Third, the momentum of European defense. The convergence of a heightened threat environment and political upheaval in both the United States and United Kingdom is spawning a willingness among European Union (EU) member states to assume a greater role in defense. Striving to overcome a checkered track record of defense policy coordination and integration, EU member states are establishing a slew of new initiatives. A few examples of recent and ongoing developments include exploring proposals to research and procure weapons systems jointly through the European Defense Fund, coordinating EU military operations through the Military Planning and Conduct Capability office, and taking a more comprehensive view of investments and shortfalls through the Coordinated Annual Review on Defense. The latest announcement of Permanent Structured Cooperation (PESCO), a previously unused framework from the Lisbon Treaty, is perhaps the most ambitious effort with an initial 23, and now 25, EU member states agreeing to collaborate further in defense.

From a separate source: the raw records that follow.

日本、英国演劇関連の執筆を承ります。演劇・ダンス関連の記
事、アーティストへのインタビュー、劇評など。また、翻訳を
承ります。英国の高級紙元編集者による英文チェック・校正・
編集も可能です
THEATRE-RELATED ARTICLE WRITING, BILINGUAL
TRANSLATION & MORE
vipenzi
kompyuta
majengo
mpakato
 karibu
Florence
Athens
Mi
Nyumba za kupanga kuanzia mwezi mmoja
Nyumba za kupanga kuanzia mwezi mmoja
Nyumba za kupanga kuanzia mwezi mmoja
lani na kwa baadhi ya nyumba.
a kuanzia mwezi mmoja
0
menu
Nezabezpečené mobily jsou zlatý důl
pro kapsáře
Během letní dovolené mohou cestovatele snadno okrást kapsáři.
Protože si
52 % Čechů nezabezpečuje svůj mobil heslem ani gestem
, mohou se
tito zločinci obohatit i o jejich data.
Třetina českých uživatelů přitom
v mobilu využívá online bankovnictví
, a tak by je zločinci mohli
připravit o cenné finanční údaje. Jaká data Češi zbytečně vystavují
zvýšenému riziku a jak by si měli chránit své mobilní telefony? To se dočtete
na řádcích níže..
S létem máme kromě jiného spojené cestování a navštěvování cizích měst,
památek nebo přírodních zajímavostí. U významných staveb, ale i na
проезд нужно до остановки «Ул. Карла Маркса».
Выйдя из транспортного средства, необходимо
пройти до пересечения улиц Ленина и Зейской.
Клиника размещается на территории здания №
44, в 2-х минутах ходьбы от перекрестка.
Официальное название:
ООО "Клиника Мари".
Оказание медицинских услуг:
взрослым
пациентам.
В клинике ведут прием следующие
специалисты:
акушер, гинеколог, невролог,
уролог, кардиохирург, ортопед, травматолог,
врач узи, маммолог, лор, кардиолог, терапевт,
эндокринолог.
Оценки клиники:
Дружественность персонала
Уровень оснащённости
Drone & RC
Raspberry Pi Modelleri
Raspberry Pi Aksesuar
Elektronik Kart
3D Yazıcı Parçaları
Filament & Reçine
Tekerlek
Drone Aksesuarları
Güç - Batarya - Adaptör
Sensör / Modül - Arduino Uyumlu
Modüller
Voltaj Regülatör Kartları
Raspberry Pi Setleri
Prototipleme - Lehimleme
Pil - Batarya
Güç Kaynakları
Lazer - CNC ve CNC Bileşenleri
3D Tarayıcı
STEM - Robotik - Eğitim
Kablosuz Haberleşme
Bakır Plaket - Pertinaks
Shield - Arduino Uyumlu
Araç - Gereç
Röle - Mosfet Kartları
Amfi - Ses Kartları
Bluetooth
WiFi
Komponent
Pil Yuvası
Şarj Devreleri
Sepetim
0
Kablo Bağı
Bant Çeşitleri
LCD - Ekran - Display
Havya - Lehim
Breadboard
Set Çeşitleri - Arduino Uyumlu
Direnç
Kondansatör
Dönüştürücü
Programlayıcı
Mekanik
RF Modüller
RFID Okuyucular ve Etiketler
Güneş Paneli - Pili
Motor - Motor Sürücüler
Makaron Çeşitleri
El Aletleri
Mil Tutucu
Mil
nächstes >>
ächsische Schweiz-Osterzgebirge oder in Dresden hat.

Germany, alongside France, is at the forefront of these initiatives, seeking to transform the EU into a credible defense actor. Should Berlin return to the negotiating table – or, even more cumbersome, domestic campaigning – it will lack the necessary bandwidth over the short-term to move these efforts forward. Over the long-term, depending on the result, it could suck up Germany’s political capital to pursue, and implement, its current plans for the future of European defense policy. With Germany muted from the debate and Europe waiting, the onus will fall upon France and leave Paris as the undisputed trailblazer of European defense policy within the EU itself. For PESCO, in particular, this dynamic could reorient its focus from Berlin’s preference for “inclusivity” to France’s original proposal for “ambition.” Such a transformation could have a significant impact on member states’ approach to PESCO, let alone their willingness to participate.
The next few weeks and months will be an important time for Germany not just domestically, but internationally as well. Berlin’s leadership in the EU is critical, and its role in shaping European defense policy should not be overlooked. Perennial topics such as the economy, industry, and security, as well as the newly-identified red lines of health, migration, and pensions would resurface during potential negotiations, not to mention Schulz’s recent call for a United States of Europe by 2025. However, a reprisal of the grand coalition, or a form of minority government, would also influence the future of European defense policy. NATO’s two percent target, the removal of U.S. nuclear weapons from Germany, and the momentum of European defense will be three key issues to watch.
Michelle Shevin-Coetzee is a Research Assistant at the Center for Strategic and Budgetary Assessments in Washington, D.C. She recently participated in the “NATO’s Future in an Unpredictable World” seminar sponsored by Germany’s Youth Atlantic Treaty Association (YATA). The views and opinions expressed in this article are hers alone.